Copy the lines below exactly, starting at the one with "КАРТА САЙТА" and ending at the one with "Sprachen verfügbar. Im", and leave out any picture.

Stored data
= Beginning of Section =
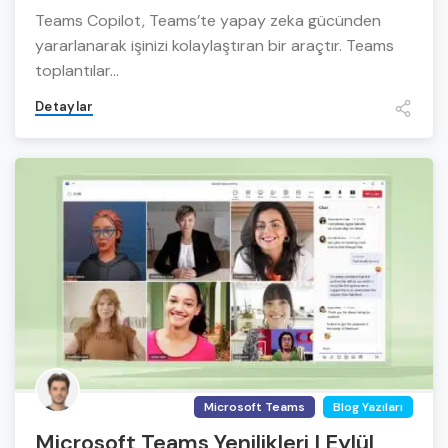
Teams Copilot, Teams’te yapay zeka gücünden
yararlanarak işinizi kolaylaştıran bir araçtır. Teams
toplantılar...
Detaylar
Microsoft Teams
Blog Yazıları
Microsoft Teams Yenilikleri | Eylül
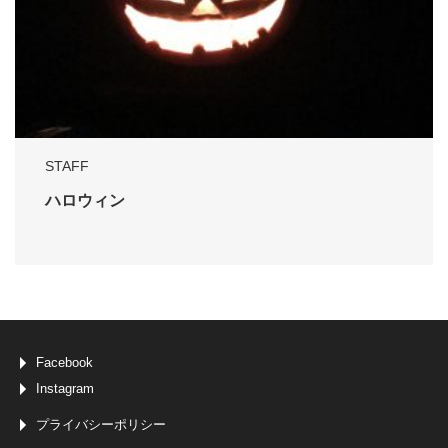
STAFF
ハロウィン
Facebook
Instagram
プライバシーポリシー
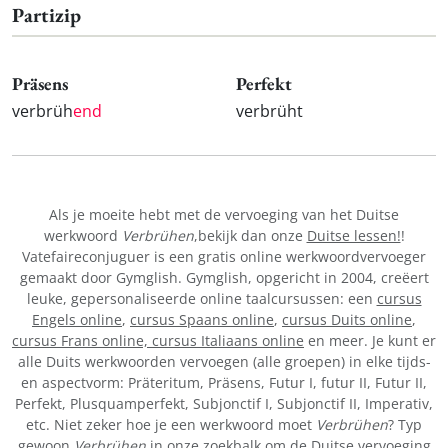
Partizip
Präsens
Perfekt
verbrüh
end
verbrüht
Als je moeite hebt met de vervoeging van het Duitse
werkwoord
Verbrühen
,bekijk dan onze
Duitse lessen!
!
Vatefaireconjuguer is een gratis online werkwoordvervoeger
gemaakt door Gymglish. Gymglish, opgericht in 2004, creëert
leuke, gepersonaliseerde online taalcursussen: een
cursus
Engels online
,
cursus Spaans online
,
cursus Duits online
,
cursus Frans online,
cursus Italiaans online
en meer. Je kunt er
alle Duits werkwoorden vervoegen (alle groepen) in elke tijds-
en aspectvorm: Präteritum, Präsens, Futur I, futur II, Futur II,
Perfekt, Plusquamperfekt, Subjonctif I, Subjonctif II, Imperativ,
etc. Niet zeker hoe je een werkwoord moet
Verbrühen
? Typ
gewoon
Verbrühen
in onze zoekbalk om de Duitse vervoeging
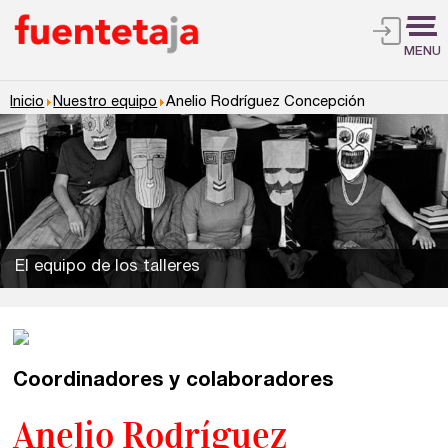
MENU
Inicio
Nuestro equipo
Anelio Rodríguez Concepción
El equipo de los talleres
Coordinadores y colaboradores
Talleres de escritura
Madrid
Presenciales en Madrid
Anelio Rodríguez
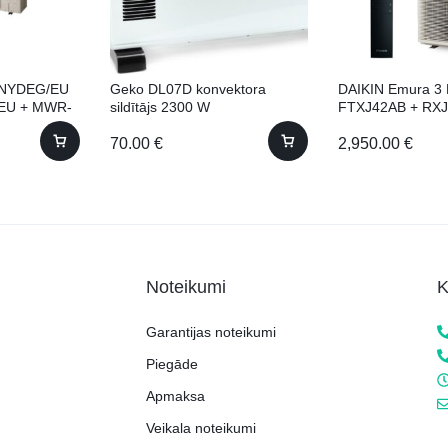
RNYDEG/EU
Geko DL07D konvektora
DAIKIN Emura 3 
EU + MWR-
sildītājs 2300 W
FTXJ42AB + RXJ
nis
Schwarz | 4,2 kW
70.00
€
2,950.00
€
+ iekšejais
Noteikumi
K
Garantijas noteikumi
Piegāde
Apmaksa
Veikala noteikumi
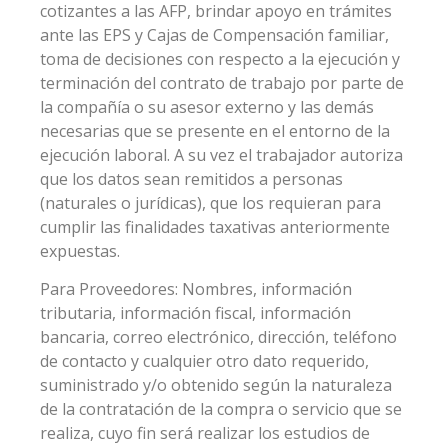
cotizantes a las AFP, brindar apoyo en trámites
ante las EPS y Cajas de Compensación familiar,
toma de decisiones con respecto a la ejecución y
terminación del contrato de trabajo por parte de
la compañía o su asesor externo y las demás
necesarias que se presente en el entorno de la
ejecución laboral. A su vez el trabajador autoriza
que los datos sean remitidos a personas
(naturales o jurídicas), que los requieran para
cumplir las finalidades taxativas anteriormente
expuestas.
Para Proveedores: Nombres, información
tributaria, información fiscal, información
bancaria, correo electrónico, dirección, teléfono
de contacto y cualquier otro dato requerido,
suministrado y/o obtenido según la naturaleza
de la contratación de la compra o servicio que se
realiza, cuyo fin será realizar los estudios de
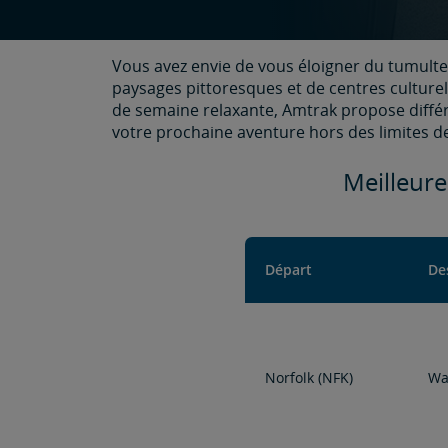
Vous avez envie de vous éloigner du tumult
paysages pittoresques et de centres culture
de semaine relaxante, Amtrak propose différe
votre prochaine aventure hors des limites de l
Meilleure
Départ
De
Norfolk (NFK)
Wa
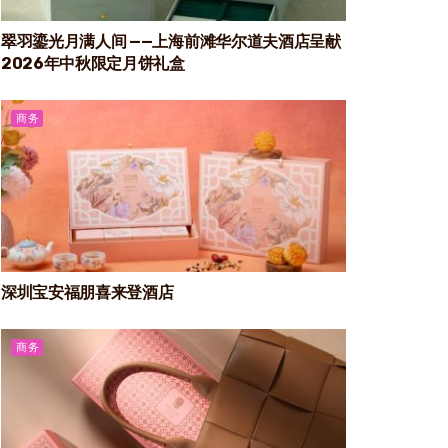
翠羽鎏光月满人间 ——上海前滩华尔道夫酒店呈献
2026年中秋限定月饼礼盒
商务
深圳宝安福朋喜来登酒店
商务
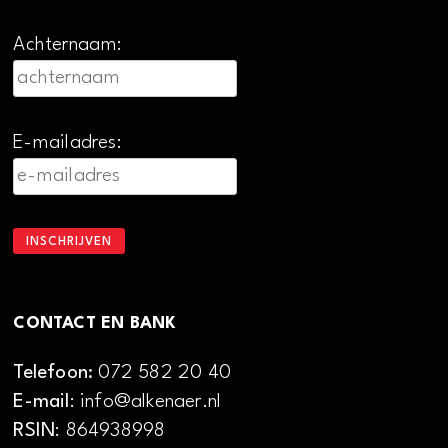
Achternaam:
E-mailadres:
CONTACT EN BANK
Telefoon:
072 582 20 40
E-mail
: info@alkenaer.nl
RSIN
: 864938998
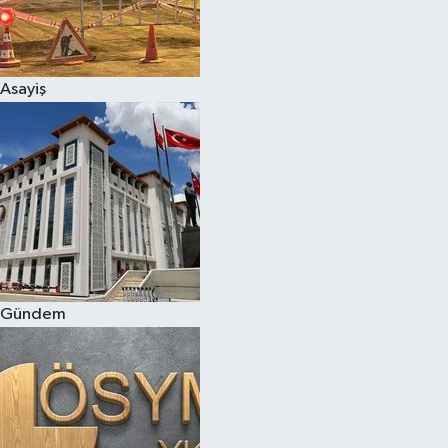
Asayiş
Gündem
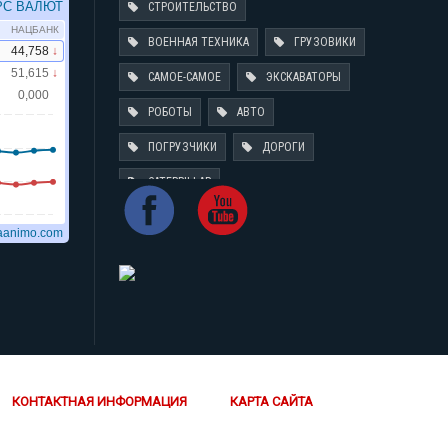
СТРОИТЕЛЬСТВО
ВОЕННАЯ ТЕХНИКА
ГРУЗОВИКИ
САМОЕ-САМОЕ
ЭКСКАВАТОРЫ
РОБОТЫ
АВТО
ПОГРУЗЧИКИ
ДОРОГИ
CATERPILLAR
КОНТАКТНАЯ ИНФОРМАЦИЯ
КАРТА САЙТА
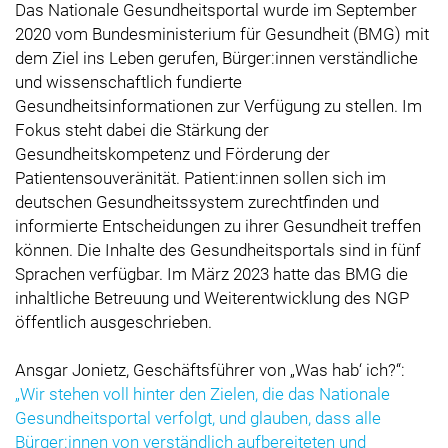
Das Nationale Gesundheitsportal wurde im September
2020 vom Bundesministerium für Gesundheit (BMG) mit
dem Ziel ins Leben gerufen, Bürger:innen verständliche
und wissenschaftlich fundierte
Gesundheitsinformationen zur Verfügung zu stellen. Im
Fokus steht dabei die Stärkung der
Gesundheitskompetenz und Förderung der
Patientensouveränität. Patient:innen sollen sich im
deutschen Gesundheitssystem zurechtfinden und
informierte Entscheidungen zu ihrer Gesundheit treffen
können. Die Inhalte des Gesundheitsportals sind in fünf
Sprachen verfügbar. Im März 2023 hatte das BMG die
inhaltliche Betreuung und Weiterentwicklung des NGP
öffentlich ausgeschrieben.
Ansgar Jonietz, Geschäftsführer von „Was hab‘ ich?“:
„Wir stehen voll hinter den Zielen, die das Nationale
Gesundheitsportal verfolgt, und glauben, dass alle
Bürger:innen von verständlich aufbereiteten und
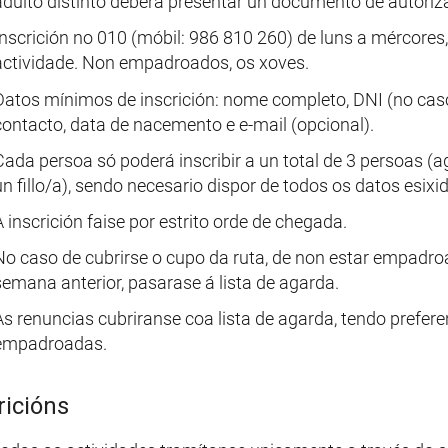
adulto distinto deberá presentar un documento de autoriz
Inscrición no 010 (móbil: 986 810 260) de luns a mércore
actividade. Non empadroados, os xoves.
Datos mínimos de inscrición: nome completo, DNI (no caso 
contacto, data de nacemento e e-mail (opcional).
Cada persoa só poderá inscribir a un total de 3 persoas (
un fillo/a), sendo necesario dispor de todos os datos esixi
A inscrición faise por estrito orde de chegada.
No caso de cubrirse o cupo da ruta, de non estar empadroa
semana anterior, pasarase á lista de agarda.
As renuncias cubriranse coa lista de agarda, tendo prefe
empadroadas.
ricións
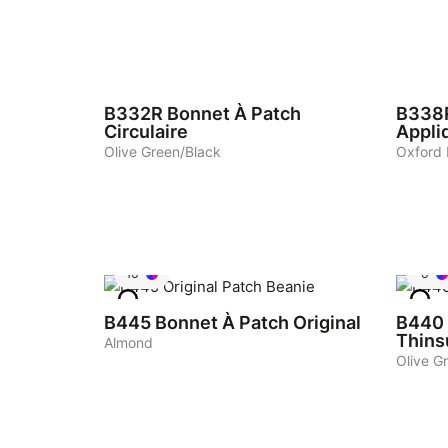
6
5
B332R
Bonnet À Patch
B338
Circulaire
Appli
Olive Green/Black
Oxford 
16
6
B445
Bonnet À Patch Original
B440
Thins
Almond
Olive G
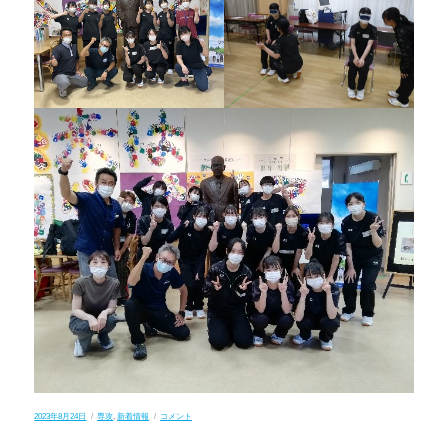
投
カ
健
2023年8月24日
専攻
,
新着情報
コメント
稿
テ
康
日:
ゴ
福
= End of Section =
## SOLVED EXERCISE
КАРТА САЙТА
Das Nationale Gesundheitsportal wurde im September
2020 vom Bundesministerium für Gesundheit (BMG) mit
dem Ziel ins Leben gerufen, Bürger:innen verständliche
und wissenschaftlich fundierte
Gesundheitsinformationen zur Verfügung zu stellen. Im
Fokus steht dabei die Stärkung der
Gesundheitskompetenz und Förderung der
Patientensouveränität. Patient:innen sollen sich im
deutschen Gesundheitssystem zurechtfinden und
informierte Entscheidungen zu ihrer Gesundheit treffen
können. Die Inhalte des Gesundheitsportals sind in fünf
Sprachen verfügbar. Im März 2023 hatte das BMG die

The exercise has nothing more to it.